Uno de los grandes aciertos de la película son las conversaciones entre Antonio López y Enrique Gran, un pintor amigo que lo visita en un par de ocasiones. Gran murió en un incendio en su estudio de Madrid en 1999, con lo que El sol del membrillo se ha convertido, involuntariamente, en un homenaje a su memoria. Como afirma Antonio López, “en un árbol está contenido el universo”. Eso es precisamente lo que vemos en El sol del membrillo y en toda gran obra maestra: un universo en miniatura.

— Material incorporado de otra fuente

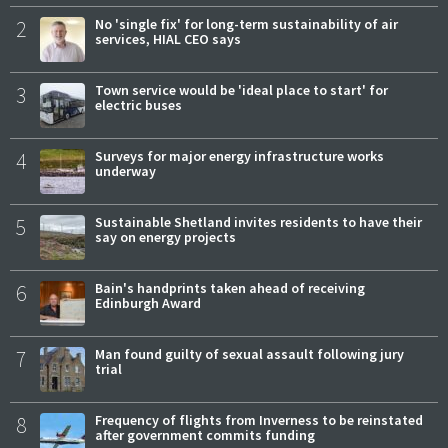
2
No 'single fix' for long-term sustainability of air
services, HIAL CEO says
3
Town service would be 'ideal place to start' for
electric buses
4
Surveys for major energy infrastructure works
underway
5
Sustainable Shetland invites residents to have their
say on energy projects
6
Bain's handprints taken ahead of receiving
Edinburgh Award
7
Man found guilty of sexual assault following jury
trial
8
Frequency of flights from Inverness to be reinstated
after government commits funding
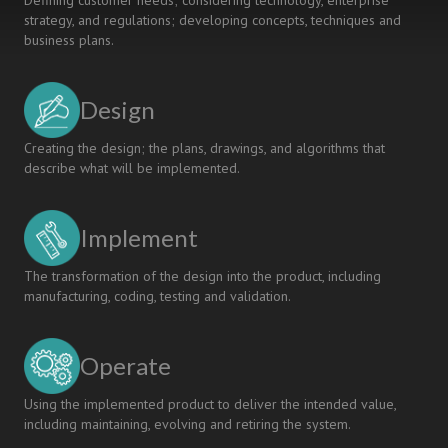
Defining customer needs; considering technology, enterprise
strategy, and regulations; developing concepts, techniques and
business plans.
Design
Creating the design; the plans, drawings, and algorithms that
describe what will be implemented.
Implement
The transformation of the design into the product, including
manufacturing, coding, testing and validation.
Operate
Using the implemented product to deliver the intended value,
including maintaining, evolving and retiring the system.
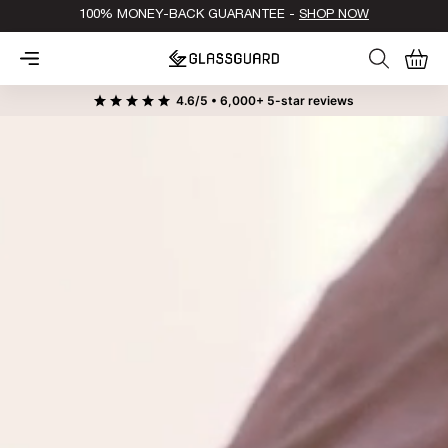
100% MONEY-BACK GUARANTEE -
SHOP NOW
0
Cart
4.6/5 • 6,000+ 5-star reviews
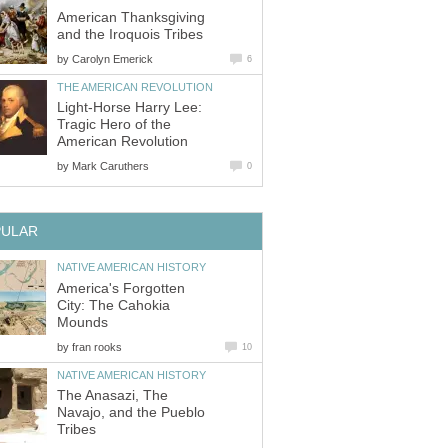
American Thanksgiving
and the Iroquois Tribes
by
Carolyn Emerick
6
THE AMERICAN REVOLUTION
Light-Horse Harry Lee:
Tragic Hero of the
American Revolution
by
Mark Caruthers
0
PULAR
NATIVE AMERICAN HISTORY
America's Forgotten
City: The Cahokia
Mounds
by
fran rooks
10
NATIVE AMERICAN HISTORY
The Anasazi, The
Navajo, and the Pueblo
Tribes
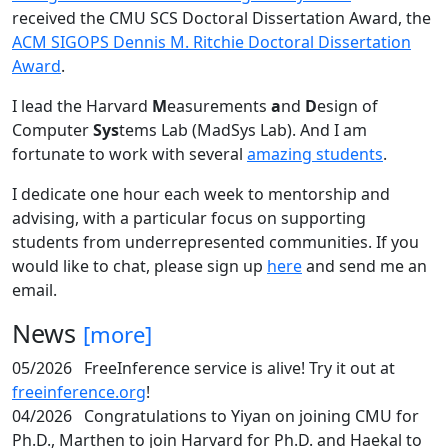
received the CMU SCS Doctoral Dissertation Award, the
ACM SIGOPS Dennis M. Ritchie Doctoral Dissertation
Award
.
I lead the Harvard
M
easurements
a
nd
D
esign of
Computer
Sys
tems Lab (MadSys Lab). And I am
fortunate to work with several
amazing students
.
I dedicate one hour each week to mentorship and
advising, with a particular focus on supporting
students from underrepresented communities. If you
would like to chat, please sign up
here
and send me an
email.
News
[more]
05/2026
FreeInference service is alive! Try it out at
freeinference.org
!
04/2026
Congratulations to Yiyan on joining CMU for
Ph.D., Marthen to join Harvard for Ph.D. and Haekal to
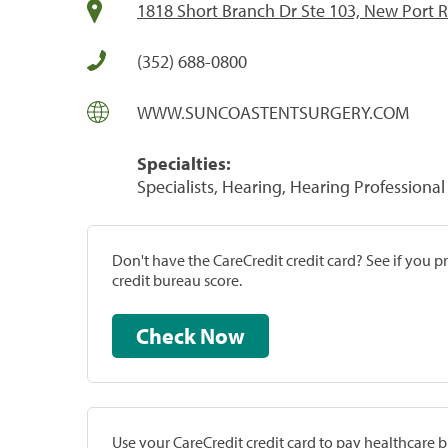
1818 Short Branch Dr Ste 103, New Port R
(352) 688-0800
WWW.SUNCOASTENTSURGERY.COM
Specialties:
Specialists, Hearing, Hearing Professional
Don't have the CareCredit credit card? See if you 
credit bureau score.
Check Now
Use your CareCredit credit card to pay healthcare bi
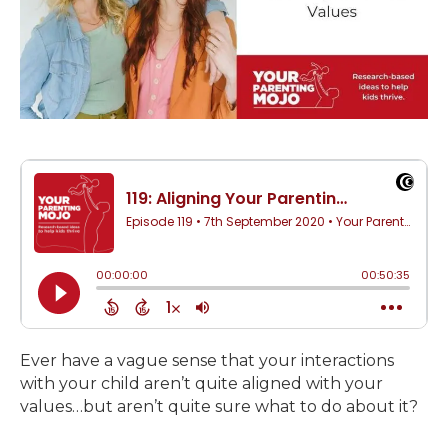
Ever have a vague sense that your interactions
with your child aren’t quite aligned with your
values…but aren’t quite sure what to do about it?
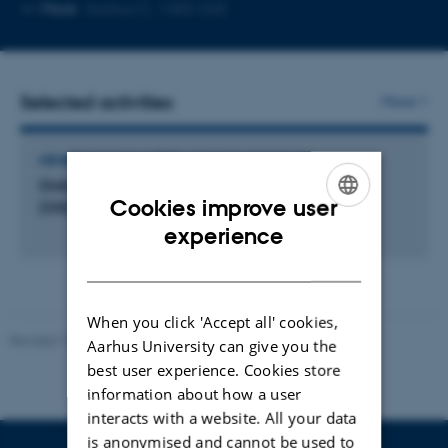
Copy
More
Aarhus C, 1483-545
email
address
Selected activities
More
MEMBER OF COMMITTEE, COUNCIL OR BOARD
Online Generations Educational Research Unit
Cookies improve user
(OG)
ENGLISH
experience
DANISH
When you click 'Accept all' cookies,
Revised 10.12.2023
-
Carsten Henriksen
Aarhus University can give you the
best user experience. Cookies store
information about how a user
interacts with a website. All your data
is anonymised and cannot be used to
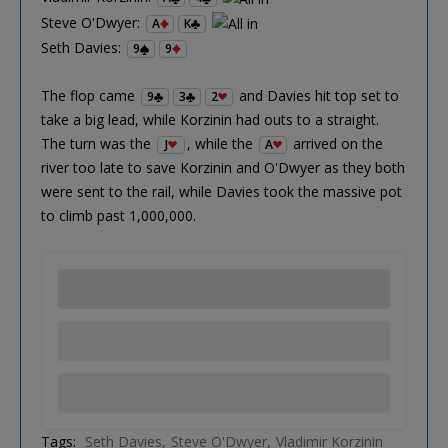
Steve O'Dwyer:
A
K
Seth Davies:
9
9
The flop came
and Davies hit top set to
9
3
2
take a big lead, while Korzinin had outs to a straight.
The turn was the
, while the
arrived on the
J
A
river too late to save Korzinin and O'Dwyer as they both
were sent to the rail, while Davies took the massive pot
to climb past 1,000,000.
Tags:
Seth Davies
Steve O'Dwyer
Vladimir Korzinin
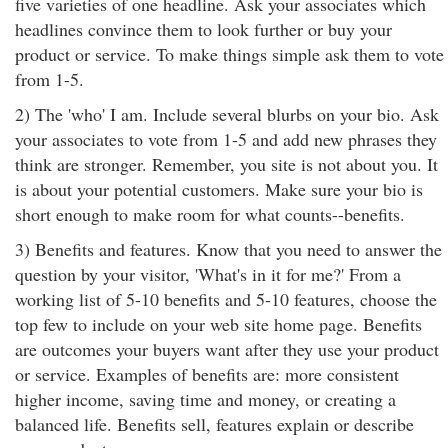
five varieties of one headline. Ask your associates which
headlines convince them to look further or buy your
product or service. To make things simple ask them to vote
from 1-5.
2) The 'who' I am. Include several blurbs on your bio. Ask
your associates to vote from 1-5 and add new phrases they
think are stronger. Remember, you site is not about you. It
is about your potential customers. Make sure your bio is
short enough to make room for what counts--benefits.
3) Benefits and features. Know that you need to answer the
question by your visitor, 'What's in it for me?' From a
working list of 5-10 benefits and 5-10 features, choose the
top few to include on your web site home page. Benefits
are outcomes your buyers want after they use your product
or service. Examples of benefits are: more consistent
higher income, saving time and money, or creating a
balanced life. Benefits sell, features explain or describe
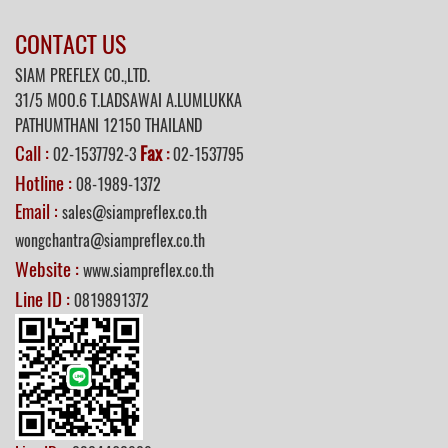
CONTACT US
SIAM PREFLEX CO.,LTD.
31/5 MOO.6 T.LADSAWAI A.LUMLUKKA
PATHUMTHANI 12150 THAILAND
Call :
Fax
02-1537792-3
:
02-1537795
Hotline :
08-1989-1372
Email :
sales@siampreflex.co.th
wongchantra@siampreflex.co.th
Website :
www.siampreflex.co.th
Line ID :
0819891372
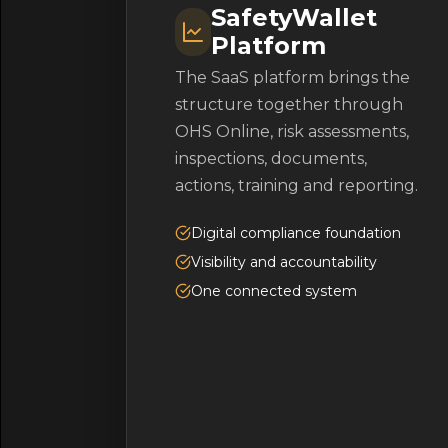
SafetyWallet
Platform
The SaaS platform brings the
structure together through
OHS Online, risk assessments,
inspections, documents,
actions, training and reporting.
Digital compliance foundation
Visibility and accountability
One connected system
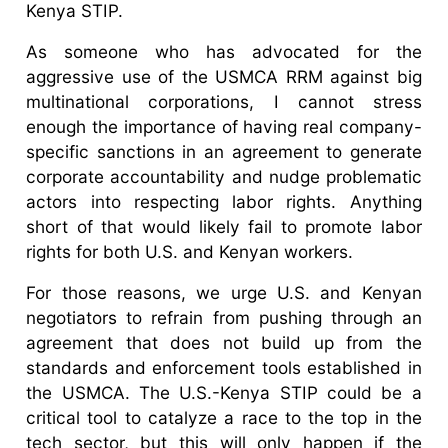
Kenya STIP.
As someone who has advocated for the
aggressive use of the USMCA RRM against big
multinational corporations, I cannot stress
enough the importance of having real company-
specific sanctions in an agreement to generate
corporate accountability and nudge problematic
actors into respecting labor rights. Anything
short of that would likely fail to promote labor
rights for both U.S. and Kenyan workers.
For those reasons, we urge U.S. and Kenyan
negotiators to refrain from pushing through an
agreement that does not build up from the
standards and enforcement tools established in
the USMCA. The U.S.-Kenya STIP could be a
critical tool to catalyze a race to the top in the
tech sector, but this will only happen if the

Y, si de la Rusia del siglo XV nos hemos trasladado hasta el Madrid de los años noventa, es hora de seguir nuestro descenso hacia el sur y llegar a África, concretamente a Mali, al país Dogón, lugar al que nos han llevado el director Isaki Lacuesta y el artista plástico Miquel Barceló. La última pieza de este tríptico tiene una doble dimensión: por un lado, una película de ficción titulada Los pasos dobles (2011); por otro, el documental El cuaderno de barro (2011). Lacuesta es el director de ambos trabajos, pero Barceló se encuentra en el origen de los dos. Lacuesta pretendía unir ficción y documental en una misma cinta, pero pronto se dio cuenta de que cada proyecto necesitaba su propio espacio creativo. Lo realmente curioso es que Los pasos dobles se encuentra muy en la línea de Andrei Rublev, mientras que El cuaderno de barro está muy relacionado con El sol del membrillo.
Los pasos dobles trata de reconstruir la vida del desaparecido pintor François Augiéras, una suerte de alter ego del propio Barceló, que fue quien se lo dio a conocer a Isaki Lacuesta: “La primera vez que escuché hablar sobre el ‘diablo eremita’ fue en el taller de Miquel Barceló: este me mostró algunos de los cuadros de Augiéras, y por aquel entonces aún no sospeché que acabaría inspirándome en ellos para rodar varias secuencias de Los pasos dobles. Barceló me contó aquel mismo día la historia del búnker misterioso. En el desierto africano, Augiéras encontró un búnker militar y lo cubrió por completo de frescos, como una suerte de Capilla Sixtina en medio de la nada. Augiéras decidió que la mejor forma de preservar sus pinturas era dejar que la arena las escondiera, hasta que ‘el hombre del siglo XXI’ volviera para encontrarlas. Augiéras también era un tipo extremadamente juguetón, y así, nos dejó escritas unas pocas y contradictorias pistas sobre el paradero de aquel búnker”.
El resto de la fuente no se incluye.